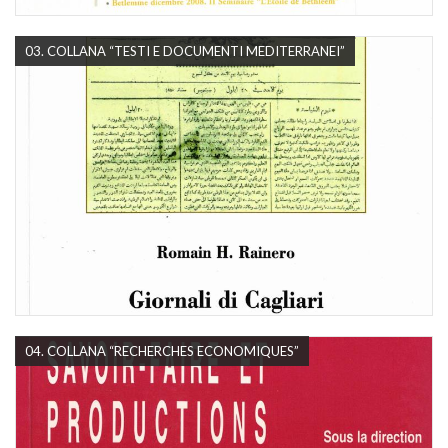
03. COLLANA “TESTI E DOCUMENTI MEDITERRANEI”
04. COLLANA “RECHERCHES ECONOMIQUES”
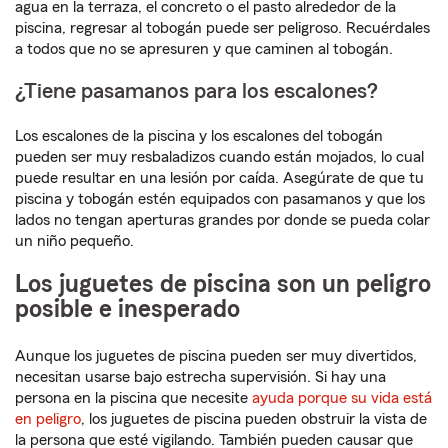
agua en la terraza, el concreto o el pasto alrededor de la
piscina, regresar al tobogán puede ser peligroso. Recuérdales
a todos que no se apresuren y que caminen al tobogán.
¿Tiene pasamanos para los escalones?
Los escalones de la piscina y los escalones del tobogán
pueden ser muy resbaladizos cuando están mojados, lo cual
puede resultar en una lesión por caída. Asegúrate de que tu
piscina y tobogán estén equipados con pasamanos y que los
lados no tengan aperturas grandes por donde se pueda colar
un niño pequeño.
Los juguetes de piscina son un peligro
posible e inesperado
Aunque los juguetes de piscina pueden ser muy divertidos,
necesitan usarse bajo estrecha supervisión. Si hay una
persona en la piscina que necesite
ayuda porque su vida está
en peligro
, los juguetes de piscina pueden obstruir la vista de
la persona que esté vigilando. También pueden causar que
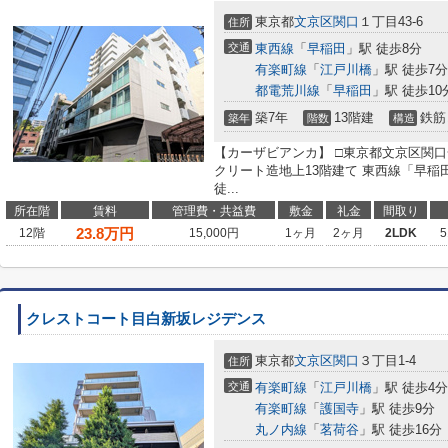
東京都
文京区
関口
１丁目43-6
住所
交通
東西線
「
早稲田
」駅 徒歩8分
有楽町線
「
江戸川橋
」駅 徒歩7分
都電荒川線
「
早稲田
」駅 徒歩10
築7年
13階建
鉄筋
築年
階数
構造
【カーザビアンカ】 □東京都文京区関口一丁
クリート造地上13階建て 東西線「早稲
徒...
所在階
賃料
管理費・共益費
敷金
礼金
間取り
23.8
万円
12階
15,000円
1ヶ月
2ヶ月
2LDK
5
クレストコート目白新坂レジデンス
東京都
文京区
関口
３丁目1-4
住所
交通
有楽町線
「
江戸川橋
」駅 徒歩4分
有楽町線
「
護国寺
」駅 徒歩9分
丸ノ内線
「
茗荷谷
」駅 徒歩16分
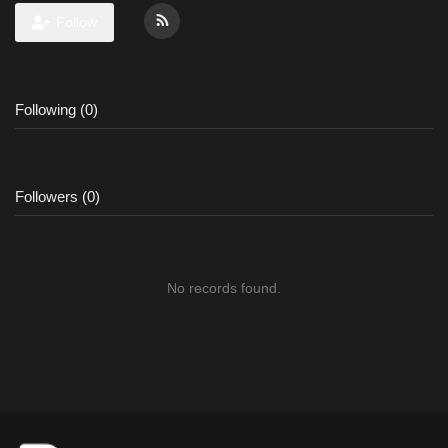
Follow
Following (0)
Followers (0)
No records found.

==

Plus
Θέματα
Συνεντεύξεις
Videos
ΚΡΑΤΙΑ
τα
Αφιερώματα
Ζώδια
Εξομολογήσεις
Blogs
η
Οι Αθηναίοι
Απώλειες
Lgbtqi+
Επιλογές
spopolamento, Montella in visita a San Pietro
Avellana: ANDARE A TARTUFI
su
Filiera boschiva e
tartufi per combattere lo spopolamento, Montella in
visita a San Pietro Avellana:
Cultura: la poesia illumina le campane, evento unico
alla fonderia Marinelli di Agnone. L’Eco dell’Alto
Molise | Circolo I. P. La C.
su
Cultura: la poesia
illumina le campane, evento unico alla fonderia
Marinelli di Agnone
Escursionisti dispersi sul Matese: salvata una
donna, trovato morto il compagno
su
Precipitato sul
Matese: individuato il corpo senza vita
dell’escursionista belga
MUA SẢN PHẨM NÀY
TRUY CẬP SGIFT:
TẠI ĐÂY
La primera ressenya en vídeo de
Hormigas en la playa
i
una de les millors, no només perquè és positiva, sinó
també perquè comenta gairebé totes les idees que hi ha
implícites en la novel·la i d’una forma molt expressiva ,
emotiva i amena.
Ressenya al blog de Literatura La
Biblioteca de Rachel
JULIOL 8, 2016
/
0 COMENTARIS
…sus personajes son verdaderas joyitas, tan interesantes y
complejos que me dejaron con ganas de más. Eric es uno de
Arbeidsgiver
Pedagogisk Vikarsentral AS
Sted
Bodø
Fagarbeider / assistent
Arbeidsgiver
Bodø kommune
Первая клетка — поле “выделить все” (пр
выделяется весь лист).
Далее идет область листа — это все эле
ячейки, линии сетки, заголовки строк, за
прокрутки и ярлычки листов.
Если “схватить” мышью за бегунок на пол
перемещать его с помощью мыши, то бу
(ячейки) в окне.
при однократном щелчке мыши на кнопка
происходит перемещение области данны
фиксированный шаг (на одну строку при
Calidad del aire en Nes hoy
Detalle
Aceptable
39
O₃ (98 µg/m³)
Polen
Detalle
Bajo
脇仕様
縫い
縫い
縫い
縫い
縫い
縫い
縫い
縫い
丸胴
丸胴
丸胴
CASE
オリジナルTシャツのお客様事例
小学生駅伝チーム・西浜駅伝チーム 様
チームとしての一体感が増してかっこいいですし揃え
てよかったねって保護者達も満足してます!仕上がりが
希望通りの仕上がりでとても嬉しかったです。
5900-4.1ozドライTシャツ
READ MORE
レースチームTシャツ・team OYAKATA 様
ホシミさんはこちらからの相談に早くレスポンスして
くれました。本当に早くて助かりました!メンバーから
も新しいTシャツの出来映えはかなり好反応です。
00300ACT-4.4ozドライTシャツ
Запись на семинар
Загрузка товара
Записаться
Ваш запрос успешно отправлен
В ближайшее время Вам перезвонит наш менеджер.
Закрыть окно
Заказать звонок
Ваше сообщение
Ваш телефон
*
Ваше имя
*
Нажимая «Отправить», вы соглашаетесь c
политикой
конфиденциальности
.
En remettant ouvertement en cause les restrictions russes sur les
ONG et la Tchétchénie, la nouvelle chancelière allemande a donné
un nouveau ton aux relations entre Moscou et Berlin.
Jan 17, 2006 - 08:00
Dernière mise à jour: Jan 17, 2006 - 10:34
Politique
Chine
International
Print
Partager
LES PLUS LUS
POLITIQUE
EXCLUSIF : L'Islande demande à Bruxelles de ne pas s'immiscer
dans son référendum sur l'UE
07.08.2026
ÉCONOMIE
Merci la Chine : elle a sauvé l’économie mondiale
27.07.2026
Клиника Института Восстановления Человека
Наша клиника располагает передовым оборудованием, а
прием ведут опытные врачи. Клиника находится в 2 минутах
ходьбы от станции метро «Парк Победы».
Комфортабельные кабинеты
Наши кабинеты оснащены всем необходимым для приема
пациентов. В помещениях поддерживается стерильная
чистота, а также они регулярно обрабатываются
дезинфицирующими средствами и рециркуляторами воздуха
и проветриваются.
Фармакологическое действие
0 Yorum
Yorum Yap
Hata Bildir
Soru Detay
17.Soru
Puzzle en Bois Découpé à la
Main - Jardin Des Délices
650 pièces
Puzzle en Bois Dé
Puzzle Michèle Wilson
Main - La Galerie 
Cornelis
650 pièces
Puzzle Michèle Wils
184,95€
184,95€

==

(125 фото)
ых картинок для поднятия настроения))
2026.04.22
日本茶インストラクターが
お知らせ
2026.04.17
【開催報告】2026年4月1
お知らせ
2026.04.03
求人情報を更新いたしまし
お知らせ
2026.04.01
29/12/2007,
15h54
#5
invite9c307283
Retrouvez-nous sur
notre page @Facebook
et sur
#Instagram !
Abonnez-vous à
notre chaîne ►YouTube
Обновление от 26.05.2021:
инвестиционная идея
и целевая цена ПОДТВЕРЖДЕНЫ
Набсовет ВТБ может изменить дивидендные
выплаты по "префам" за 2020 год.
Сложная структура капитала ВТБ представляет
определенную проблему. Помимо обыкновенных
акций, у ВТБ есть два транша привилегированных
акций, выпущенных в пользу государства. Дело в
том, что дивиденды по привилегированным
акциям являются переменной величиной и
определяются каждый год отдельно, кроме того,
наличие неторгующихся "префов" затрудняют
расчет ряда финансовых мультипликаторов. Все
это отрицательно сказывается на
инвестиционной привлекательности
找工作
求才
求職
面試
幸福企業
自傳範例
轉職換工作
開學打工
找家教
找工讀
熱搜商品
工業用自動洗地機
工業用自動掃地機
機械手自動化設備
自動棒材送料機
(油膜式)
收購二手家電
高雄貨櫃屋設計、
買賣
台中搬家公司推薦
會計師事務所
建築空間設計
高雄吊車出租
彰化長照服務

- Task goal: Your answer should be the exact lines above from the one with "Calidad del aire en Nes hoy" through the one with "くれました。本当に早くて助かりました!メンバーから", both included, and nothing besides.

- Answer to the exercise:
Calidad del aire en Nes hoy
Detalle
Aceptable
39
O₃ (98 µg/m³)
Polen
Detalle
Bajo
脇仕様
縫い
縫い
縫い
縫い
縫い
縫い
縫い
縫い
丸胴
丸胴
丸胴
CASE
オリジナルTシャツのお客様事例
小学生駅伝チーム・西浜駅伝チーム 様
チームとしての一体感が増してかっこいいですし揃え
てよかったねって保護者達も満足してます!仕上がりが
希望通りの仕上がりでとても嬉しかったです。
5900-4.1ozドライTシャツ
READ MORE
レースチームTシャツ・team OYAKATA 様
ホシミさんはこちらからの相談に早くレスポンスして
くれました。本当に早くて助かりました!メンバーから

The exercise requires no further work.